[WORK ORDER]:
The response should consist of the data reproduced word for word.

[DATASET RECORDS]:

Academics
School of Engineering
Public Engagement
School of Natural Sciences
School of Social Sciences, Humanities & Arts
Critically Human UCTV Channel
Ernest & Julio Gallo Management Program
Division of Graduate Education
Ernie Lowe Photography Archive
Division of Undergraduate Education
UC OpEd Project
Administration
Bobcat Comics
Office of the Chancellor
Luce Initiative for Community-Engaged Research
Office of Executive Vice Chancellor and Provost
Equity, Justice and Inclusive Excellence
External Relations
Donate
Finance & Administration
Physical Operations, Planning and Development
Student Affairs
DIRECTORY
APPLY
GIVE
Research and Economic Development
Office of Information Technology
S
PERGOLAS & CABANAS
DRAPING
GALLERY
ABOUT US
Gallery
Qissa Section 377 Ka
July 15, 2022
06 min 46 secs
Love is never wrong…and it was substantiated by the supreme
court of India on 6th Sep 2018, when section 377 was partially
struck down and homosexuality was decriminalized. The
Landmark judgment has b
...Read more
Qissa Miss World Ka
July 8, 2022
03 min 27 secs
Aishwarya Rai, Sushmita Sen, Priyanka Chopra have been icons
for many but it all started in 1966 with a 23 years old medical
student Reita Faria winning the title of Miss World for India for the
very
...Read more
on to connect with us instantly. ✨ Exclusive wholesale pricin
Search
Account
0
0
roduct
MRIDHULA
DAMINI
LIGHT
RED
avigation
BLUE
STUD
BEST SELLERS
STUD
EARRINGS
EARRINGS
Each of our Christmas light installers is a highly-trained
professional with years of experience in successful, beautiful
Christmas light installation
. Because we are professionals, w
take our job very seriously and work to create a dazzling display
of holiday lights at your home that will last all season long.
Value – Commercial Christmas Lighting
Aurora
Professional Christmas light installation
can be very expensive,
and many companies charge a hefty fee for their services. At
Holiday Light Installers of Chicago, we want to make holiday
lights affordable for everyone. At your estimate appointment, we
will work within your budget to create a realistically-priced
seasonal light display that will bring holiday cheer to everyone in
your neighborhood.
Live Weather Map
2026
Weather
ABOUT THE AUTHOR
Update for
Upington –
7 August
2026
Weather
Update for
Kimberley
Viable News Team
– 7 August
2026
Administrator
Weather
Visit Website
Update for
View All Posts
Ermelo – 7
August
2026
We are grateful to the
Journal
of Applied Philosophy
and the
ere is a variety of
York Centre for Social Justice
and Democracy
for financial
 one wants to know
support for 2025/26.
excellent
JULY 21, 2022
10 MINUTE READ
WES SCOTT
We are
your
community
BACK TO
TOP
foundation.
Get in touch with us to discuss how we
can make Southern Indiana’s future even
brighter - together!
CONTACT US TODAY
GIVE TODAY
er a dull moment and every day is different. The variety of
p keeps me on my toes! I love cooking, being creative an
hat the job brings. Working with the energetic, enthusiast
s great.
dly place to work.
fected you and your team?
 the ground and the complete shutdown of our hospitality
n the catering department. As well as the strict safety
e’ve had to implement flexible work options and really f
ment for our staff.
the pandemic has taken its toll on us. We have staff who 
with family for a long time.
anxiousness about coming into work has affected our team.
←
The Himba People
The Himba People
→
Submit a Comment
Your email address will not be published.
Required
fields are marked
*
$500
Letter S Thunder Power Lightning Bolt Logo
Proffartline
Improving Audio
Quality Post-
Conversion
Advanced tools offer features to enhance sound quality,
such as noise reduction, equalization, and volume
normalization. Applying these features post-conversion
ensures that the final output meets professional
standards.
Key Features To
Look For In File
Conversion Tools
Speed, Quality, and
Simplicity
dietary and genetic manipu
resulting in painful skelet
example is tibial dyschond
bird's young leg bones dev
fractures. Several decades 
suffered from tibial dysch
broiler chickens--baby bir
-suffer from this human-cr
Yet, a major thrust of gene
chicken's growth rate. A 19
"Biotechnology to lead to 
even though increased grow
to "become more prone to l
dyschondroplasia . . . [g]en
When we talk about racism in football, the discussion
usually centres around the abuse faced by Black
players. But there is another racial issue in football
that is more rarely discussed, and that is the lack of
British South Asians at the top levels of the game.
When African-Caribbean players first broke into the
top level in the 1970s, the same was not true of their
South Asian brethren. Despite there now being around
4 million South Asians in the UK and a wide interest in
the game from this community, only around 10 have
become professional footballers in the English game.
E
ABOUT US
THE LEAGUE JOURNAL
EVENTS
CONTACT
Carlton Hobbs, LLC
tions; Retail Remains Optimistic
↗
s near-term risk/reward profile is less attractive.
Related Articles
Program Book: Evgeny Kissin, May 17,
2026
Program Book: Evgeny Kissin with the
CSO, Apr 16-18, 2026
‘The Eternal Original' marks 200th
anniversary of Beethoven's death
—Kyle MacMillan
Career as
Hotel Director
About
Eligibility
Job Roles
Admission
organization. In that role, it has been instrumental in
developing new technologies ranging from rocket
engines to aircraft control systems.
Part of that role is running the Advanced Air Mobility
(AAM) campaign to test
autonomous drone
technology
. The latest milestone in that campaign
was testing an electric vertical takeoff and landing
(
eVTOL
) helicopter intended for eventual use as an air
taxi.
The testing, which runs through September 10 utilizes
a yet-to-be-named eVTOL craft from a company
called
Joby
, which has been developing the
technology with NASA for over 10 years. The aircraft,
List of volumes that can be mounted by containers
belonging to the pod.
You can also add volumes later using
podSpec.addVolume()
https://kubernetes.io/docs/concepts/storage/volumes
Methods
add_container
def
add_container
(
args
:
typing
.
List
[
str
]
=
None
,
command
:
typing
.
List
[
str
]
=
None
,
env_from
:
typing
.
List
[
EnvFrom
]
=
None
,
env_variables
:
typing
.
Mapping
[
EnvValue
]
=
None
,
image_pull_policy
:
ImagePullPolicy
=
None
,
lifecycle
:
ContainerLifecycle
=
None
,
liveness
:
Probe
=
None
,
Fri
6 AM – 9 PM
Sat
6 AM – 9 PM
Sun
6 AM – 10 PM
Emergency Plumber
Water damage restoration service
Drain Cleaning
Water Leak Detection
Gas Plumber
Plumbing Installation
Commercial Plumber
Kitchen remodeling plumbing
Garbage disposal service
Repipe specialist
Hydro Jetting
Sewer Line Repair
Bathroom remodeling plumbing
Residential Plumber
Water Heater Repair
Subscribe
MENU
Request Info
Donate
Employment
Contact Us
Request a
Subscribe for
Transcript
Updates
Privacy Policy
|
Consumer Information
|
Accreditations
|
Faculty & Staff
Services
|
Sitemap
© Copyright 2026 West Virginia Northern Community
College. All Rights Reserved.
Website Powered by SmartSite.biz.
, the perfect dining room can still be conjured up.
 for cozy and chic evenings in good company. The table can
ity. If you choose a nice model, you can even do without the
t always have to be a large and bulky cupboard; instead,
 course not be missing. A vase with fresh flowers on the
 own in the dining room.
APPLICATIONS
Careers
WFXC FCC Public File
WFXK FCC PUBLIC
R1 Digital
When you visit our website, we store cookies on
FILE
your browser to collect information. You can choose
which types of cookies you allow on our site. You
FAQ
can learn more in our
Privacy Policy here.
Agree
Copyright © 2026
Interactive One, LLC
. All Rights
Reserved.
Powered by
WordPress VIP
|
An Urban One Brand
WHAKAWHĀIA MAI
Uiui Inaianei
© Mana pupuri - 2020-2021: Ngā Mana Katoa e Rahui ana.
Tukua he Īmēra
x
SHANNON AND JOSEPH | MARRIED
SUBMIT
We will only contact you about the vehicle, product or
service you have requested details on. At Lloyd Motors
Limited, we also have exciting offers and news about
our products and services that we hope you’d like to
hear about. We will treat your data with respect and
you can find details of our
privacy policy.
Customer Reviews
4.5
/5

[RESPONSE TO THE TASK]:
Academics
School of Engineering
Public Engagement
School of Natural Sciences
School of Social Sciences, Humanities & Arts
Critically Human UCTV Channel
Ernest & Julio Gallo Management Program
Division of Graduate Education
Ernie Lowe Photography Archive
Division of Undergraduate Education
UC OpEd Project
Administration
Bobcat Comics
Office of the Chancellor
Luce Initiative for Community-Engaged Research
Office of Executive Vice Chancellor and Provost
Equity, Justice and Inclusive Excellence
External Relations
Donate
Finance & Administration
Physical Operations, Planning and Development
Student Affairs
DIRECTORY
APPLY
GIVE
Research and Economic Development
Office of Information Technology
S
PERGOLAS & CABANAS
DRAPING
GALLERY
ABOUT US
Gallery
Qissa Section 377 Ka
July 15, 2022
06 min 46 secs
Love is never wrong…and it was substantiated by the supreme
court of India on 6th Sep 2018, when section 377 was partially
struck down and homosexuality was decriminalized. The
Landmark judgment has b
...Read more
Qissa Miss World Ka
July 8, 2022
03 min 27 secs
Aishwarya Rai, Sushmita Sen, Priyanka Chopra have been icons
for many but it all started in 1966 with a 23 years old medical
student Reita Faria winning the title of Miss World for India for the
very
...Read more
on to connect with us instantly. ✨ Exclusive wholesale pricin
Search
Account
0
0
roduct
MRIDHULA
DAMINI
LIGHT
RED
avigation
BLUE
STUD
BEST SELLERS
STUD
EARRINGS
EARRINGS
Each of our Christmas light installers is a highly-trained
professional with years of experience in successful, beautiful
Christmas light installation
. Because we are professionals, w
take our job very seriously and work to create a dazzling display
of holiday lights at your home that will last all season long.
Value – Commercial Christmas Lighting
Aurora
Professional Christmas light installation
can be very expensive,
and many companies charge a hefty fee for their services. At
Holiday Light Installers of Chicago, we want to make holiday
lights affordable for everyone. At your estimate appointment, we
will work within your budget to create a realistically-priced
seasonal light display that will bring holiday cheer to everyone in
your neighborhood.
Live Weather Map
2026
Weather
ABOUT THE AUTHOR
Update for
Upington –
7 August
2026
Weather
Update for
Kimberley
Viable News Team
– 7 August
2026
Administrator
Weather
Visit Website
Update for
View All Posts
Ermelo – 7
August
2026
We are grateful to the
Journal
of Applied Philosophy
and the
ere is a variety of
York Centre for Social Justice
and Democracy
for financial
 one wants to know
support for 2025/26.
excellent
JULY 21, 2022
10 MINUTE READ
WES SCOTT
We are
your
community
BACK TO
TOP
foundation.
Get in touch with us to discuss how we
can make Southern Indiana’s future even
brighter - together!
CONTACT US TODAY
GIVE TODAY
er a dull moment and every day is different. The variety of
p keeps me on my toes! I love cooking, being creative an
hat the job brings. Working with the energetic, enthusiast
s great.
dly place to work.
fected you and your team?
 the ground and the complete shutdown of our hospitality
n the catering department. As well as the strict safety
e’ve had to implement flexible work options and really f
ment for our staff.
the pandemic has taken its toll on us. We have staff who 
with family for a long time.
anxiousness about coming into work has affected our team.
←
The Himba People
The Himba People
→
Submit a Comment
Your email address will not be published.
Required
fields are marked
*
$500
Letter S Thunder Power Lightning Bolt Logo
Proffartline
Improving Audio
Quality Post-
Conversion
Advanced tools offer features to enhance sound quality,
such as noise reduction, equalization, and volume
normalization. Applying these features post-conversion
ensures that the final output meets professional
standards.
Key Features To
Look For In File
Conversion Tools
Speed, Quality, and
Simplicity
dietary and genetic manipu
resulting in painful skelet
example is tibial dyschond
bird's young leg bones dev
fractures. Several decades 
suffered from tibial dysch
broiler chickens--baby bir
-suffer from this human-cr
Yet, a major thrust of gene
chicken's growth rate. A 19
"Biotechnology to lead to 
even though increased grow
to "become more prone to l
dyschondroplasia . . . [g]en
When we talk about racism in football, the discussion
usually centres around the abuse faced by Black
players. But there is another racial issue in football
that is more rarely discussed, and that is the lack of
British South Asians at the top levels of the game.
When African-Caribbean players first broke into the
top level in the 1970s, the same was not true of their
South Asian brethren. Despite there now being around
4 million South Asians in the UK and a wide interest in
the game from this community, only around 10 have
become professional footballers in the English game.
E
ABOUT US
THE LEAGUE JOURNAL
EVENTS
CONTACT
Carlton Hobbs, LLC
tions; Retail Remains Optimistic
↗
s near-term risk/reward profile is less attractive.
Related Articles
Program Book: Evgeny Kissin, May 17,
2026
Program Book: Evgeny Kissin with the
CSO, Apr 16-18, 2026
‘The Eternal Original' marks 200th
anniversary of Beethoven's death
—Kyle MacMillan
Career as
Hotel Director
About
Eligibility
Job Roles
Admission
organization. In that role, it has been instrumental in
developing new technologies ranging from rocket
engines to aircraft control systems.
Part of that role is running the Advanced Air Mobility
(AAM) campaign to test
autonomous drone
technology
. The latest milestone in that campaign
was testing an electric vertical takeoff and landing
(
eVTOL
) helicopter intended for eventual use as an air
taxi.
The testing, which runs through September 10 utilizes
a yet-to-be-named eVTOL craft from a company
called
Joby
, which has been developing the
technology with NASA for over 10 years. The aircraft,
List of volumes that can be mounted by containers
belonging to the pod.
You can also add volumes later using
podSpec.addVolume()
https://kubernetes.io/docs/concepts/storage/volumes
Methods
add_container
def
add_container
(
args
:
typing
.
List
[
str
]
=
None
,
command
:
typing
.
List
[
str
]
=
None
,
env_from
:
typing
.
List
[
EnvFrom
]
=
None
,
env_variables
:
typing
.
Mapping
[
EnvValue
]
=
None
,
image_pull_policy
:
ImagePullPolicy
=
None
,
lifecycle
:
ContainerLifecycle
=
None
,
liveness
:
Probe
=
None
,
Fri
6 AM – 9 PM
Sat
6 AM – 9 PM
Sun
6 AM – 10 PM
Emergency Plumber
Water damage restoration service
Drain Cleaning
Water Leak Detection
Gas Plumber
Plumbing Installation
Commercial Plumber
Kitchen remodeling plumbing
Garbage disposal service
Repipe specialist
Hydro Jetting
Sewer Line Repair
Bathroom remodeling plumbing
Residential Plumber
Water Heater Repair
Subscribe
MENU
Request Info
Donate
Employment
Contact Us
Request a
Subscribe for
Transcript
Updates
Privacy Policy
|
Consumer Information
|
Accreditations
|
Faculty & Staff
Services
|
Sitemap
© Copyright 2026 West Virginia Northern Community
College. All Rights Reserved.
Website Powered by SmartSite.biz.
, the perfect dining room can still be conjured up.
 for cozy and chic evenings in good company. The table can
ity. If you choose a nice model, you can even do without the
t always have to be a large and bulky cupboard; instead,
 course not be missing. A vase with fresh flowers on the
 own in the dining room.
APPLICATIONS
Careers
WFXC FCC Public File
WFXK FCC PUBLIC
R1 Digital
When you visit our website, we store cookies on
FILE
your browser to collect information. You can choose
which types of cookies you allow on our site. You
FAQ
can learn more in our
Privacy Policy here.
Agree
Copyright © 2026
Interactive One, LLC
. All Rights
Reserved.
Powered by
WordPress VIP
|
An Urban One Brand
WHAKAWHĀIA MAI
Uiui Inaianei
© Mana pupuri - 2020-2021: Ngā Mana Katoa e Rahui ana.
Tukua he Īmēra
x
SHANNON AND JOSEPH | MARRIED
SUBMIT
We will only contact you about the vehicle, product or
service you have requested details on. At Lloyd Motors
Limited, we also have exciting offers and news about
our products and services that we hope you’d like to
hear about. We will treat your data with respect and
you can find details of our
privacy policy.
Customer Reviews
4.5
/5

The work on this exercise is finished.